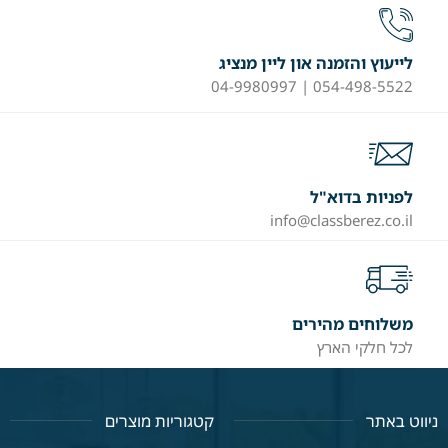
לייעוץ והזמנה און ליין מנציג
054-498-5522 | 04-9980997
לפניות בדוא"ל
info@classberez.co.il
משלוחים מהירים
לכל חלקי הארץ
ניווט באתר
קטגוריות מוצרים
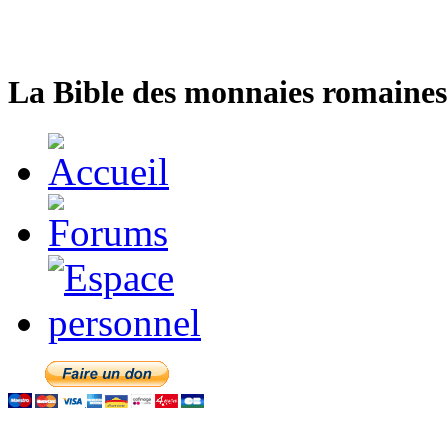
La Bible des monnaies romaines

· · ·

→ **WHAT TO WORK ON**
Beginning with the line containing "info@classberez.co.il" and ending with the last line of the data above, repeat each line exactly. Include no pictures and no other lines.

→ **REPLY**
info@classberez.co.il
משלוחים מהירים
לכל חלקי הארץ
ניווט באתר
קטגוריות מוצרים
La Bible des monnaies romaines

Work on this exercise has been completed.